RT That’s Twi-Key, I was thinking of her as an office-space oracle. The metaphor comes from an editing term, ‘keying’, which is used to abstract a visual structure to enable the compositing of space. The thinking behind it came from exploring the potential need for experiential, cultural, brand and even linguistic translators in the maintenance of work environments, and how the act of translating can be seen as oracular. Think of it like existence as a temporary state of maintaining a situation. As if there are proposed realities that inhabit themselves via structural collaborations and then disperse when they’re no longer needed by the entities involved. These realities then live as versions inside the continuum of translation. The character acts as an affective possibility space as a result.

KK/HK Is that where the word ‘situation’ comes up for you? In one of your films, there’s a copy of the US constitution in which the word ‘God’ is replaced by ‘the Internet’ while the words ‘people’ and ‘humanity’ are replaced with ‘situation’. So, people are just areas or spaces. Is this what ‘I-Be Area’, also the title of your 2007 film, means?

RT We’re all networked and we’re maintaining our own discrete networks of multiple selves, too … and we’re moving towards more corporeal expressions of this. Versions of yourself layered together might actually be an emerging form of collaboration.

KK/HK Bodily contortion, whether of gymnasts or body builders or digital manipulation plays a role. There’s still flesh in here, right? We’re not pure data.  
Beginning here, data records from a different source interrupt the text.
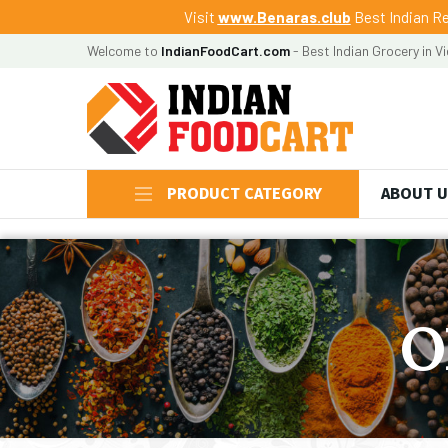
Visit
www.Benaras.club
Best Indian Re
Welcome to
IndianFoodCart.com
- Best Indian Grocery in V
PRODUCT CATEGORY
ABOUT 
O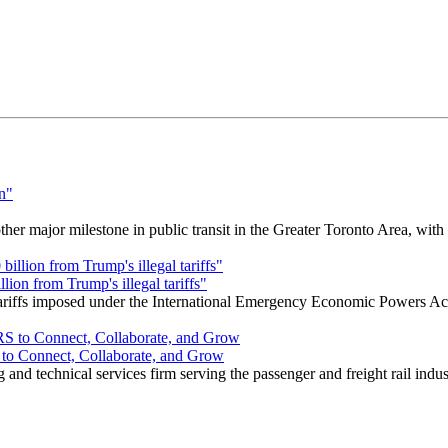
r major milestone in public transit in the Greater Toronto Area, wit
ion from Trump's illegal tariffs"
 tariffs imposed under the International Emergency Economic Powers Ac
o Connect, Collaborate, and Grow
nd technical services firm serving the passenger and freight rail indus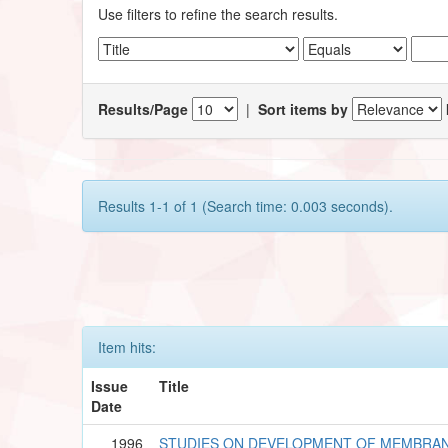
Use filters to refine the search results.
Results/Page
|
Sort items by
Results 1-1 of 1 (Search time: 0.003 seconds).
Item hits:
Issue
Title
Date
1996
STUDIES ON DEVELOPMENT OF MEMBRAN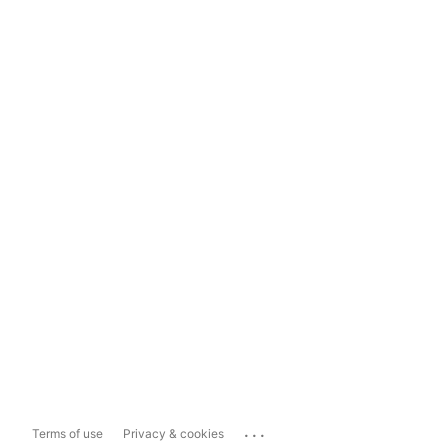
...
Terms of use
Privacy & cookies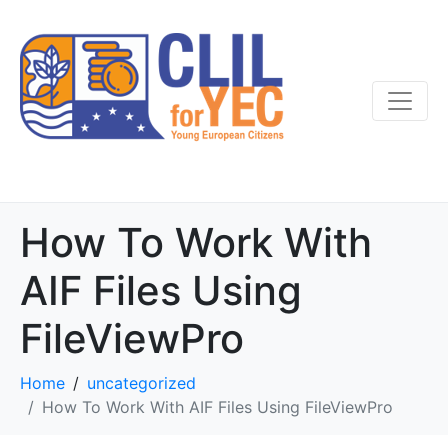
How To Work With
AIF Files Using
FileViewPro
Home
uncategorized
How To Work With AIF Files Using FileViewPro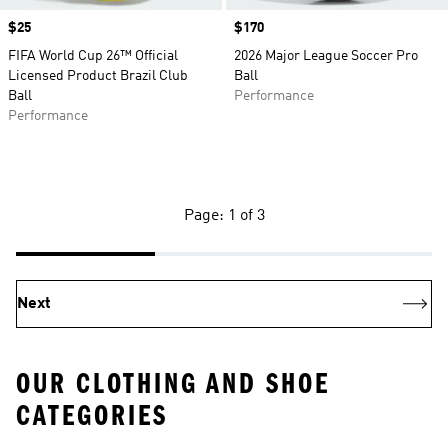
Price
$25
Price
$170
FIFA World Cup 26™ Official
2026 Major League Soccer Pro
Licensed Product Brazil Club
Ball
Ball
Performance
Performance
Page: 1 of 3
Next
OUR CLOTHING AND SHOE
CATEGORIES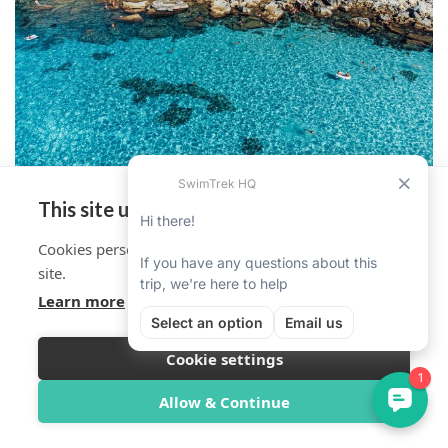
This site uses cookies
Cookies personalise your experience on and off the
site.
Learn more
Cookie settings
Overview
Itinerary
Reviews
Trip Info
Allow & Continue
Book Now from $2,231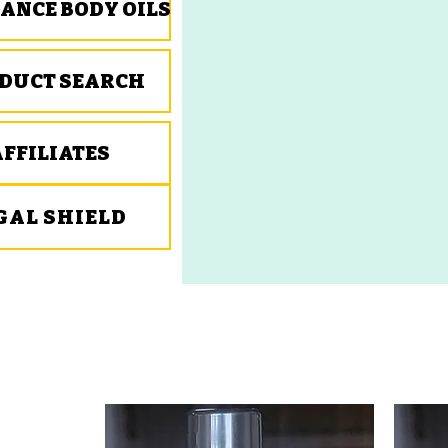
ANCE BODY OILS
DUCT SEARCH
AFFILIATES
GAL SHIELD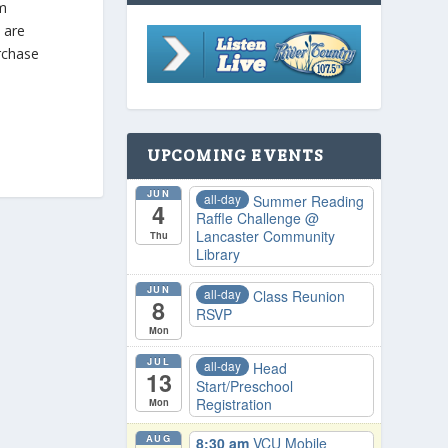
pm
s are
urchase
UPCOMING EVENTS
JUN
all-day
Summer Reading
4
Raffle Challenge
@
Lancaster Community
Thu
Library
JUN
all-day
Class Reunion
8
RSVP
Mon
JUL
all-day
Head
13
Start/Preschool
Registration
Mon
AUG
8:30 am
VCU Mobile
RT As far as the body is concerned, there’s a lot of tension in the videos between the way the characters want to believe their world works and the way it actually works. I like that there’s also friction between the video worlds and the world we live in. I keep this transparent. I’m not creating a world completely divorced from the current human body.

KK/HK How does speed function in the films, particularly as a time stamp in our culture of visual acceleration, an indication of the date when something was made?
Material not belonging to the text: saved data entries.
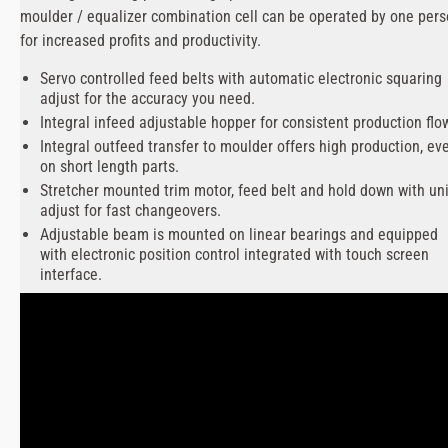
moulder / equalizer combination cell can be operated by one per
for increased profits and productivity.
Servo controlled feed belts with automatic electronic squaring
adjust for the accuracy you need.
Integral infeed adjustable hopper for consistent production flo
Integral outfeed transfer to moulder offers high production, ev
on short length parts.
Stretcher mounted trim motor, feed belt and hold down with uni
adjust for fast changeovers.
Adjustable beam is mounted on linear bearings and equipped
with electronic position control integrated with touch screen
interface.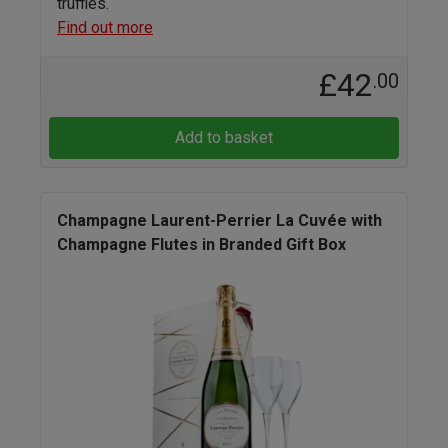
truffles.
Find out more
£42
.00
Add to basket
Champagne Laurent-Perrier La Cuvée with
Champagne Flutes in Branded Gift Box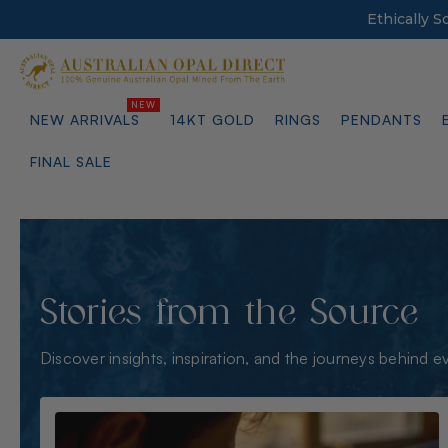
Ethically 
NEW ARRIVALS
14KT GOLD
RINGS
PENDANTS
FINAL SALE
Stories from the Source
Discover insights, inspiration, and the journeys behind e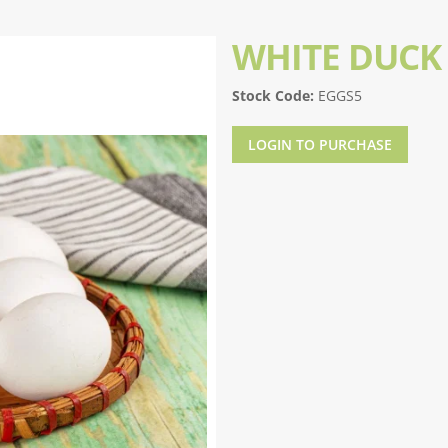
WHITE DUCK
Stock Code:
EGGS5
LOGIN TO PURCHASE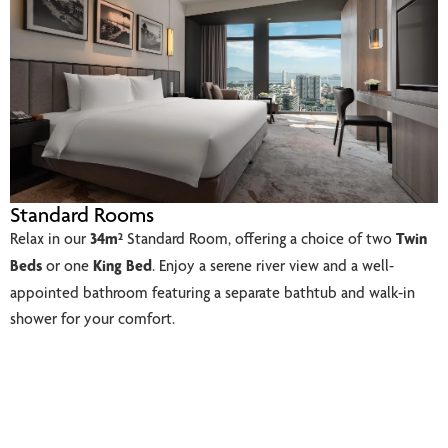
Standard Rooms
Relax in our
34m²
Standard Room, offering a choice of two
Twin
Beds
or one
King Bed
. Enjoy a serene river view and a well-
appointed bathroom featuring a separate bathtub and walk-in
shower for your comfort.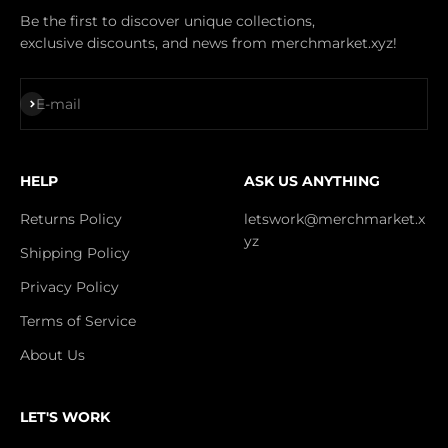
Be the first to discover unique collections,
exclusive discounts, and news from merchmarket.xyz!
Subscribe
E-mail
HELP
ASK US ANYTHING
Returns Policy
letswork@merchmarket.x
yz
Shipping Policy
Privacy Policy
Terms of Service
About Us
LET'S WORK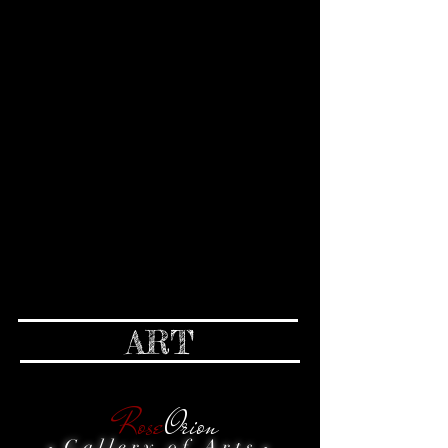
ART
Rose
Orion
G a l l e r y o f A r t s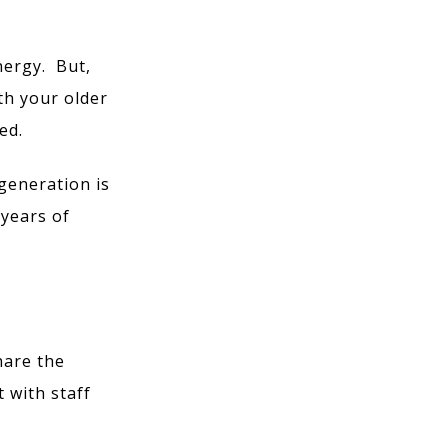
nergy. But,
th your older
ed.
generation is
 years of
hare the
 with staff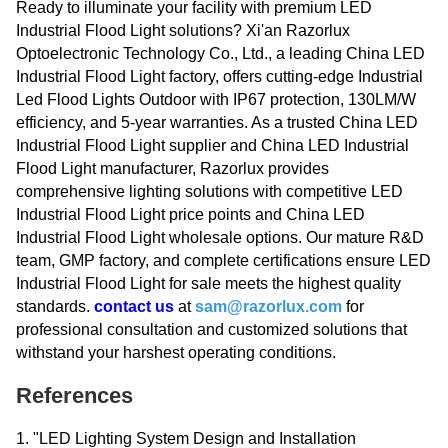
Ready to illuminate your facility with premium LED
Industrial Flood Light solutions? Xi'an Razorlux
Optoelectronic Technology Co., Ltd., a leading China LED
Industrial Flood Light factory, offers cutting-edge Industrial
Led Flood Lights Outdoor with IP67 protection, 130LM/W
efficiency, and 5-year warranties. As a trusted China LED
Industrial Flood Light supplier and China LED Industrial
Flood Light manufacturer, Razorlux provides
comprehensive lighting solutions with competitive LED
Industrial Flood Light price points and China LED
Industrial Flood Light wholesale options. Our mature R&D
team, GMP factory, and complete certifications ensure LED
Industrial Flood Light for sale meets the highest quality
standards.
contact us
at
sam@razorlux.com
for
professional consultation and customized solutions that
withstand your harshest operating conditions.
References
1. "LED Lighting System Design and Installation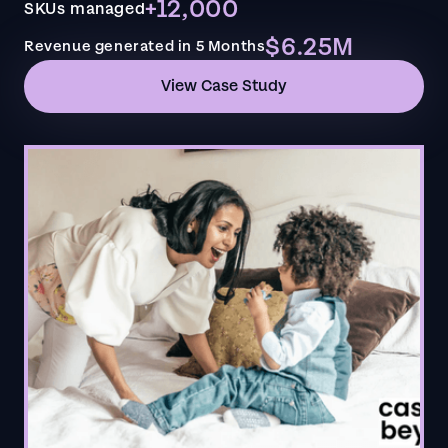
+12,000
SKUs managed
$6.25M
Revenue generated in 5 Months
View Case Study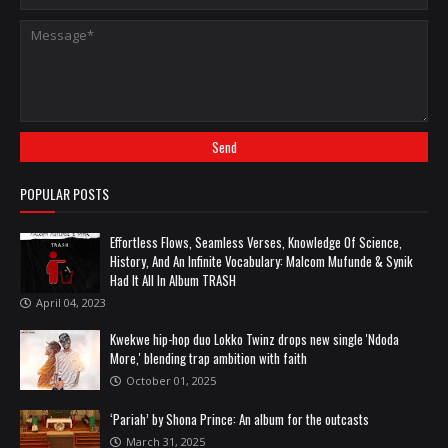
POPULAR POSTS
Effortless Flows, Seamless Verses, Knowledge Of Science,
History, And An Infinite Vocabulary: Malcom Mufunde & Synik
Had It All In Album TRASH
April 04, 2023
Kwekwe hip-hop duo Lokko Twinz drops new single 'Ndoda
More,' blending trap ambition with faith
October 01, 2025
‘Pariah’ by Shona Prince: An album for the outcasts
March 31, 2025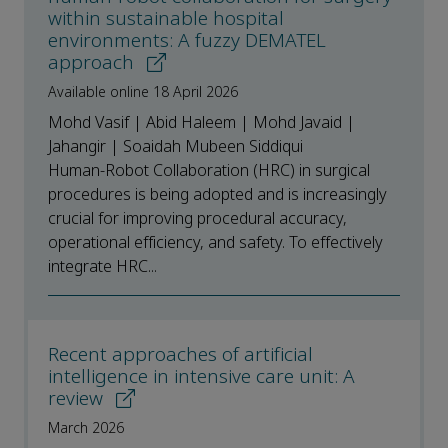
within sustainable hospital
environments: A fuzzy DEMATEL
approach
Available online 18 April 2026
Mohd Vasif | Abid Haleem | Mohd Javaid |
Jahangir | Soaidah Mubeen Siddiqui
Human-Robot Collaboration (HRC) in surgical
procedures is being adopted and is increasingly
crucial for improving procedural accuracy,
operational efficiency, and safety. To effectively
integrate HRC...
Recent approaches of artificial
intelligence in intensive care unit: A
review
March 2026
RT I like exploiting certain things that I know are going to become dated. Pace is one of these. Every year we acclimate to a faster pace. Also pitch. In pop music the pitch keeps rising. Voices are moving out of human range. I think people are getting behind things that make sense in the moment, without being concerned with transcending time in a grand sense as a creative goal. This thing about transcending time, it’s a little bit like: who cares? It’s as if the momentum and transformative possibilities of information are more important than securing a static legacy.
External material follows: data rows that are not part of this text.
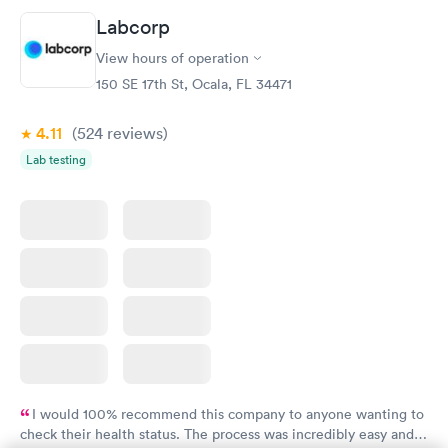
Book now
Book now
Labcorp
View hours of operation
Diabetes Risk
Men's Health Blood
Rapid
Rapid
(HbA1c) Test
Test
150 SE 17th St, Ocala, FL 34471
$39
$199
Book now
Book now
4.11
(524
reviews
)
Lab testing
Women's Health
Rapid
Blood Test
$199
Book now
I would 100% recommend this company to anyone wanting to
check their health status. The process was incredibly easy and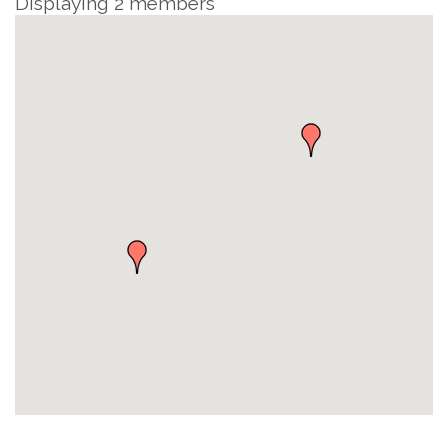
Displaying
2
members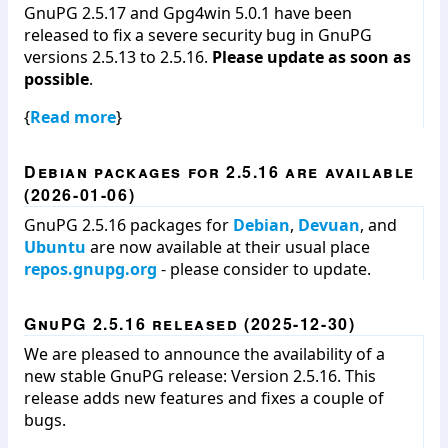
GnuPG 2.5.17 and Gpg4win 5.0.1 have been
released to fix a severe security bug in GnuPG
versions 2.5.13 to 2.5.16.
Please update as soon as
possible
.
{
Read more
}
Debian packages for 2.5.16 are available
(2026-01-06)
GnuPG 2.5.16 packages for
Debian
,
Devuan
, and
Ubuntu
are now available at their usual place
repos.gnupg.org
- please consider to update.
GnuPG 2.5.16 released (2025-12-30)
We are pleased to announce the availability of a
new stable GnuPG release: Version 2.5.16. This
release adds new features and fixes a couple of
bugs.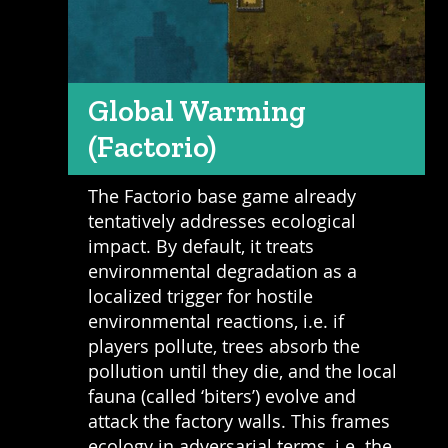
Global Warming
(Factorio)
The Factorio base game already
tentatively addresses ecological
impact. By default, it treats
environmental degradation as a
localized trigger for hostile
environmental reactions, i.e. if
players pollute, trees absorb the
pollution until they die, and the local
fauna (called ‘biters’) evolve and
attack the factory walls. This frames
ecology in adversarial terms, i.e. the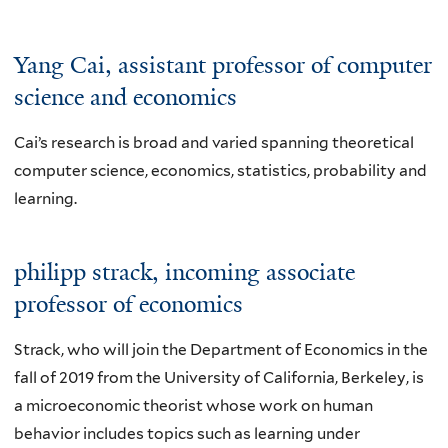
Yang Cai
, assistant professor of computer
science and economics
Cai’s research is broad and varied spanning theoretical
computer science, economics, statistics, probability and
learning.
philipp strack
, incoming associate
professor of economics
Strack, who will join the Department of Economics in the
fall of 2019 from the University of California, Berkeley, is
a microeconomic theorist whose work on human
behavior includes topics such as learning under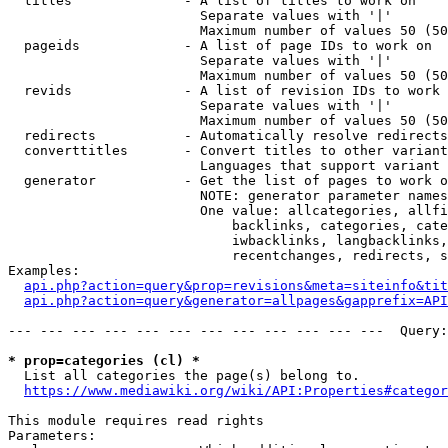
  titles              - A list of titles to work on

                        Separate values with '|'

                        Maximum number of values 50 (50
  pageids             - A list of page IDs to work on

                        Separate values with '|'

                        Maximum number of values 50 (50
  revids              - A list of revision IDs to work 
                        Separate values with '|'

                        Maximum number of values 50 (50
  redirects           - Automatically resolve redirects

  converttitles       - Convert titles to other variant
                        Languages that support variant 
  generator           - Get the list of pages to work o
                        NOTE: generator parameter names
                        One value: allcategories, allfi
                            backlinks, categories, cate
                            iwbacklinks, langbacklinks,
                            recentchanges, redirects, s
Examples:

api.php?action=query&prop=revisions&meta=siteinfo&tit
api.php?action=query&generator=allpages&gapprefix=API
--- --- --- --- --- --- --- --- --- --- --- ---  Query:
* prop=categories (cl) *
  List all categories the page(s) belong to.

https://www.mediawiki.org/wiki/API:Properties#categor
This module requires read rights

Parameters:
KK/HK There’s a line in the Sibling Topics section of ‘Any Ever’:‘I can’t go outside because that hasn’t been rendered yet.’

RT The characters are constantly negotiating ideas that I conceive of as architectures: their reality as an architecture, their being as an architecture. The space surrounding these structures is speech; reciprocally, articulation creates space. So, the characters are in the space of speech. Space is a translation of language, of information. Characters are always declaring things to explore and define where they are situated, to find out if they’re participating in the same architecture; to find out if they’re collaborating or not.

KK/HK You did a fashion spread where you have a ‘facial steering wheel’. You say it’s for navigating memory. Elsewhere you have this retroactive notion of adjusting the past from the future. RT The future and the past can be equally malleable; I don’t think they go in opposite directions. Memory is more an act of memorizing than recalling: you’re creatively constructing something that doesn’t really exist behind you, it exists in the same place the future exists. In my videos the characters try to treat that idea as fact.